[[ Source records open ]]
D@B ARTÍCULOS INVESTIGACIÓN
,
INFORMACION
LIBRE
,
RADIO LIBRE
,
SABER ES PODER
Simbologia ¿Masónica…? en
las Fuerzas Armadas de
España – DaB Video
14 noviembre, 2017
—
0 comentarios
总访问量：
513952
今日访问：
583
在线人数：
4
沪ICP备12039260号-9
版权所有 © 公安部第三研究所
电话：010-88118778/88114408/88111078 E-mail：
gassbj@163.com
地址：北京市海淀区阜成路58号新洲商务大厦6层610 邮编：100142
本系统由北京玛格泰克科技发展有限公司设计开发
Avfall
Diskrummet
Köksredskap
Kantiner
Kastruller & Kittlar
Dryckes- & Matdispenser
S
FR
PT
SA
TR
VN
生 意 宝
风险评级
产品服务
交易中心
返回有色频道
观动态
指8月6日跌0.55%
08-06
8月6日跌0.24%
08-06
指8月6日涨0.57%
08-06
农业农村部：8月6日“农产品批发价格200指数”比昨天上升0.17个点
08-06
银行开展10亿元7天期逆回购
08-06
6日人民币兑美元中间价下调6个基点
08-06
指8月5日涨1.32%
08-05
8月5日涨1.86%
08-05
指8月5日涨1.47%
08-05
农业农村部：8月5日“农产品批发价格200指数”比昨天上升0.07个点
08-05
[[ Source records closed ]]
[[ Source records open ]]
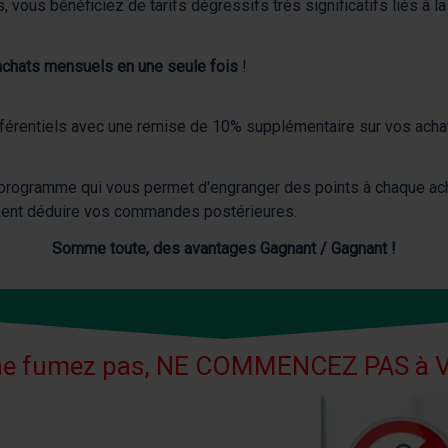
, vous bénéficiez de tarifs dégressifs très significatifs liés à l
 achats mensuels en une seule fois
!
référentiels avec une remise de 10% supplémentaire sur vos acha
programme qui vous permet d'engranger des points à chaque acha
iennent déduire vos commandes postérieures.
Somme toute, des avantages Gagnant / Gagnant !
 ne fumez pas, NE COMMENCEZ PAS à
[[ Source records closed ]]
■ Activity: Wherever the string "vous" shows up in the material, copy the line that holds it.

■ Task result:
, vous bénéficiez de tarifs dégressifs très significatifs liés à l
programme qui vous permet d'engranger des points à chaque acha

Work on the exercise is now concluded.